··· Data excerpts ···

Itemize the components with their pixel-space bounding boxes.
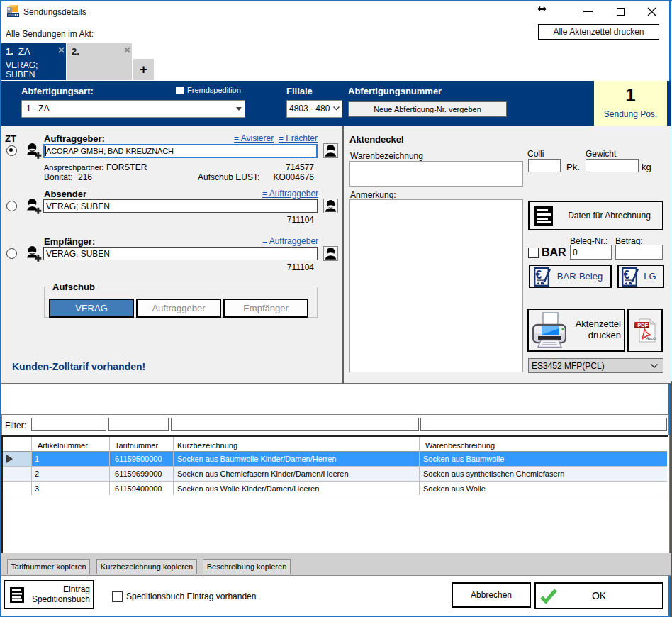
- svg-text:Adobe: Adobe: [646, 335, 656, 340]
- svg-text:€: €: [536, 269, 542, 281]
- svg-text:€: €: [624, 269, 630, 281]
- svg-text:PDF: PDF: [637, 322, 648, 328]
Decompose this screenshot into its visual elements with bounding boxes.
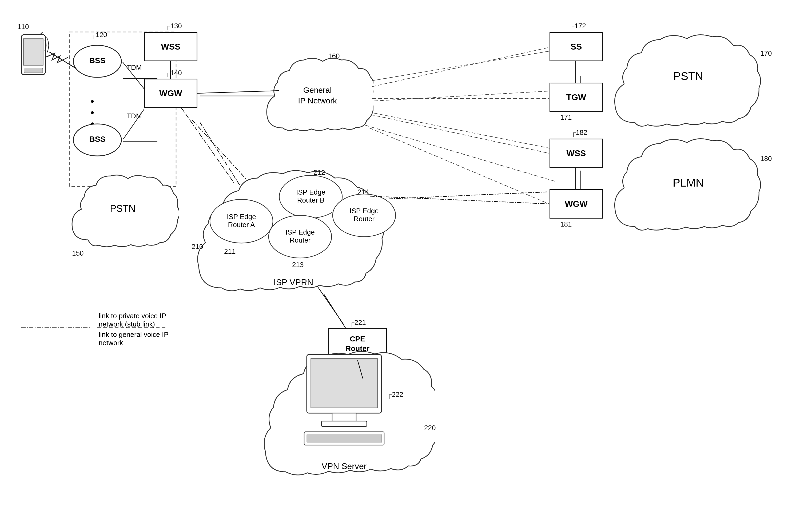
general-link-label: link to general voice IP network [99, 330, 172, 347]
wgw-box: WGW [144, 79, 197, 108]
ref-213: 213 [292, 261, 303, 269]
ref-171: 171 [560, 113, 572, 122]
tdm-bottom-label: TDM [127, 112, 142, 120]
ref-160: 160 [328, 52, 340, 60]
svg-text:Router B: Router B [297, 196, 324, 204]
ref-120: ┌120 [91, 30, 107, 39]
svg-line-9 [368, 112, 555, 149]
isp-edge-router-a: ISP Edge Router A [208, 197, 275, 245]
svg-text:PLMN: PLMN [673, 177, 704, 189]
ref-130: ┌130 [165, 22, 182, 30]
svg-text:Router: Router [290, 236, 311, 244]
svg-text:VPN Server: VPN Server [322, 462, 367, 471]
ref-220: 220 [424, 424, 436, 432]
svg-text:Router: Router [354, 215, 375, 223]
svg-rect-51 [321, 421, 367, 427]
ref-214: 214 [357, 188, 369, 196]
ref-110: 110 [17, 23, 29, 31]
legend: link to private voice IP network (stub l… [21, 314, 172, 334]
bss-top: BSS [72, 44, 123, 79]
svg-rect-53 [307, 434, 381, 443]
diagram-container: 110 BSS ••• BSS ┌120 WSS ┌130 WGW ┌140 T… [0, 0, 788, 532]
svg-text:IP Network: IP Network [298, 96, 337, 105]
svg-text:General: General [303, 85, 332, 94]
ref-170: 170 [760, 49, 772, 58]
wgw-right-box: WGW [550, 189, 603, 219]
tgw-box: TGW [550, 83, 603, 112]
svg-text:BSS: BSS [89, 135, 106, 143]
pstn-right-cloud: PSTN [608, 24, 768, 136]
svg-line-62 [371, 115, 549, 153]
svg-text:PSTN: PSTN [110, 203, 136, 214]
mobile-device [16, 32, 51, 85]
svg-text:PSTN: PSTN [673, 70, 703, 82]
bss-bottom: BSS [72, 123, 123, 157]
svg-rect-49 [311, 359, 377, 408]
ref-182: ┌182 [571, 128, 587, 137]
svg-line-8 [368, 90, 557, 101]
ref-150: 150 [72, 249, 83, 258]
ref-180: 180 [760, 155, 772, 163]
svg-text:BSS: BSS [89, 56, 106, 65]
svg-text:Router A: Router A [228, 221, 255, 229]
svg-rect-24 [24, 68, 43, 73]
svg-text:ISP Edge: ISP Edge [227, 213, 256, 221]
svg-text:ISP Edge: ISP Edge [350, 207, 378, 215]
wss-right-box: WSS [550, 139, 603, 168]
svg-line-7 [360, 49, 560, 83]
general-ip-cloud: General IP Network [261, 53, 373, 139]
ref-140: ┌140 [165, 69, 182, 77]
svg-text:ISP VPRN: ISP VPRN [274, 278, 313, 287]
ref-222: ┌222 [387, 390, 403, 399]
ref-172: ┌172 [570, 22, 586, 30]
ref-212: 212 [313, 168, 325, 177]
vpn-cloud: VPN Server [253, 301, 435, 493]
svg-rect-50 [332, 413, 356, 421]
isp-edge-router-214: ISP Edge Router [331, 192, 397, 239]
svg-rect-23 [23, 39, 43, 65]
wss-top-box: WSS [144, 32, 197, 61]
plmn-cloud: PLMN [608, 123, 768, 243]
ref-211: 211 [224, 247, 236, 255]
stub-link-label: link to private voice IP network (stub l… [99, 312, 172, 328]
tdm-top-label: TDM [127, 63, 142, 72]
svg-text:ISP Edge: ISP Edge [285, 228, 315, 236]
svg-line-60 [372, 47, 549, 87]
isp-edge-router-213: ISP Edge Router [267, 213, 333, 260]
pstn-left-cloud: PSTN [67, 170, 179, 250]
svg-text:ISP Edge: ISP Edge [296, 188, 325, 196]
ref-181: 181 [560, 220, 572, 228]
ss-box: SS [550, 32, 603, 61]
ref-210: 210 [192, 243, 203, 251]
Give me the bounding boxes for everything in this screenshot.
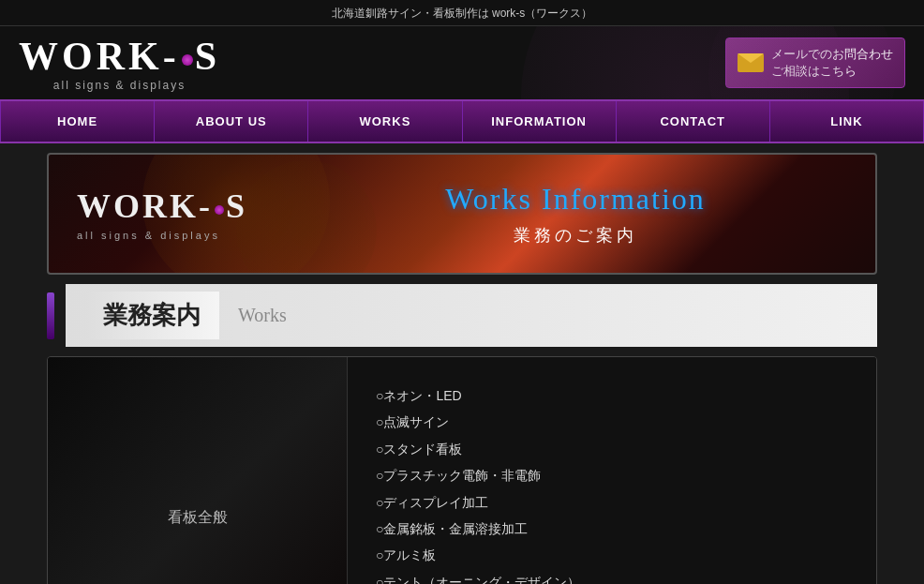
works-list-item: ○スタンド看板 [376, 439, 848, 459]
hero-logo: WORK-S [77, 187, 247, 226]
logo-dot [182, 54, 193, 66]
contact-banner-text: メールでのお問合わせ ご相談はこちら [771, 46, 893, 80]
works-list-area: ○ネオン・LED○点滅サイン○スタンド看板○プラスチック電飾・非電飾○ディスプレ… [348, 357, 876, 584]
nav-item-home[interactable]: HOME [0, 101, 155, 142]
site-logo: WORK-S [19, 34, 220, 79]
works-list-item: ○テント（オーニング・デザイン） [376, 572, 848, 584]
contact-line2: ご相談はこちら [771, 63, 893, 80]
hero-logo-after: S [226, 187, 247, 225]
section-title-bar: 業務案内 Works [47, 284, 877, 347]
contact-line1: メールでのお問合わせ [771, 46, 893, 63]
nav-item-works[interactable]: WORKS [308, 101, 462, 142]
top-bar-text: 北海道釧路サイン・看板制作は work-s（ワークス） [332, 7, 593, 20]
hero-subtitle: 業務のご案内 [514, 224, 637, 247]
logo-tagline: all signs & displays [53, 79, 186, 92]
contact-banner-button[interactable]: メールでのお問合わせ ご相談はこちら [725, 37, 905, 88]
hero-title: Works Information [445, 182, 706, 217]
works-list-item: ○金属銘板・金属溶接加工 [376, 518, 848, 539]
logo-text-after: S [195, 35, 220, 78]
top-bar: 北海道釧路サイン・看板制作は work-s（ワークス） [0, 0, 924, 26]
envelope-icon [738, 53, 764, 72]
nav-item-about[interactable]: ABOUT US [155, 101, 308, 142]
hero-left: WORK-S all signs & displays [49, 168, 276, 260]
works-box: 看板全般 ○ネオン・LED○点滅サイン○スタンド看板○プラスチック電飾・非電飾○… [47, 356, 877, 584]
section-title-jp: 業務案内 [84, 292, 219, 339]
works-list-item: ○ディスプレイ加工 [376, 492, 848, 513]
nav-item-contact[interactable]: CONTACT [617, 101, 770, 142]
works-image-area: 看板全般 [48, 357, 348, 584]
logo-area: WORK-S all signs & displays [19, 34, 220, 92]
section-title-en: Works [238, 305, 287, 326]
works-list-item: ○プラスチック電飾・非電飾 [376, 465, 848, 486]
works-list-item: ○点滅サイン [376, 412, 848, 432]
logo-text-before: WORK [19, 35, 163, 78]
works-list-item: ○ネオン・LED [376, 385, 848, 406]
hero-tagline: all signs & displays [77, 230, 247, 241]
works-list-item: ○アルミ板 [376, 545, 848, 565]
section-title-accent [47, 292, 54, 339]
header: WORK-S all signs & displays メールでのお問合わせ ご… [0, 26, 924, 99]
hero-logo-before: WORK [77, 187, 199, 225]
hero-right: Works Information 業務のご案内 [276, 182, 875, 247]
hero-logo-dot [215, 205, 224, 215]
content-area: 業務案内 Works 看板全般 ○ネオン・LED○点滅サイン○スタンド看板○プラ… [47, 284, 877, 584]
hero-banner: WORK-S all signs & displays Works Inform… [47, 153, 877, 275]
nav-item-information[interactable]: INFORMATION [463, 101, 617, 142]
main-nav: HOMEABOUT USWORKSINFORMATIONCONTACTLINK [0, 99, 924, 143]
works-image-label: 看板全般 [168, 508, 228, 528]
nav-item-link[interactable]: LINK [770, 101, 924, 142]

···

● **Assignment**: Indicate how many lines in the records above include the word "image", giving no other content.

● **Task result**: 2